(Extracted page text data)
= Beginning of Section =
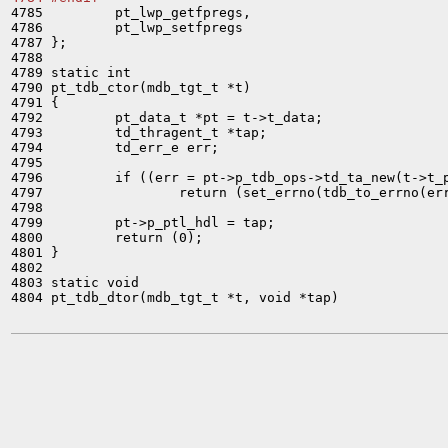

4785         pt_lwp_getfpregs,

4786         pt_lwp_setfpregs

4787 };

4788 

4789 static int

4790 pt_tdb_ctor(mdb_tgt_t *t)

4791 {

4792         pt_data_t *pt = t->t_data;

4793         td_thragent_t *tap;

4794         td_err_e err;

4795 

4796         if ((err = pt->p_tdb_ops->td_ta_new(t->t_p
4797                 return (set_errno(tdb_to_errno(err
4798 

4799         pt->p_ptl_hdl = tap;

4800         return (0);

4801 }

4802 

4803 static void

4804 pt_tdb_dtor(mdb_tgt_t *t, void *tap)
= End of Section =
WHAT THE TASK ASKS -> From the records above, report the number of lines that hold the string "return" and add nothing.

TASK RESULT -> 2